[Dataset entries]

★ ★ ★ ★

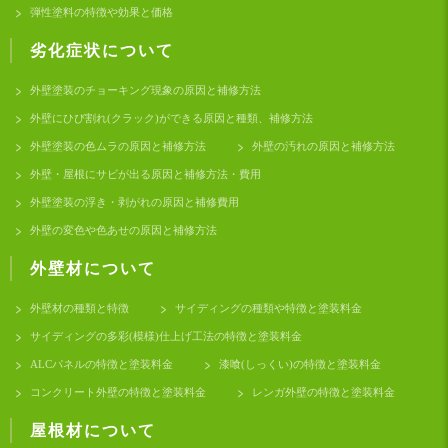
弾性塗料の特徴や効果と価格
劣化症状について
外壁塗装のチョーキング現象の原因と補修方法
外壁にひび割れ(クラック)ができる原因と種類、補修方法
外壁塗装の色ムラの原因と補修方法
外壁の汚れの原因と補修方法
外壁・屋根にサビが出る原因と補修方法・費用
外壁塗装の浮き・剥がれの原因と補修費用
外壁の変色や色あせの原因と補修方法
外壁材について
外壁材の種類と特徴
サイディングの種類や特徴と塗装料金
サイディングの多彩(模様)仕上げ工法の特徴と塗装料金
ALCパネルの特徴と塗装料金
漆喰(しっくい)の特徴と塗装料金
コンクリート外壁の特徴と塗装料金
レンガ外壁の特徴と塗装料金
屋根材について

★ ★ ★ ★

> [The problem] Locate the line that contains "サイディングの種類や特徴と塗装料金", then please quote it and every line after it to the end of the entries above, exactly and with nothing else.

> [Task answer]
サイディングの種類や特徴と塗装料金
サイディングの多彩(模様)仕上げ工法の特徴と塗装料金
ALCパネルの特徴と塗装料金
漆喰(しっくい)の特徴と塗装料金
コンクリート外壁の特徴と塗装料金
レンガ外壁の特徴と塗装料金
屋根材について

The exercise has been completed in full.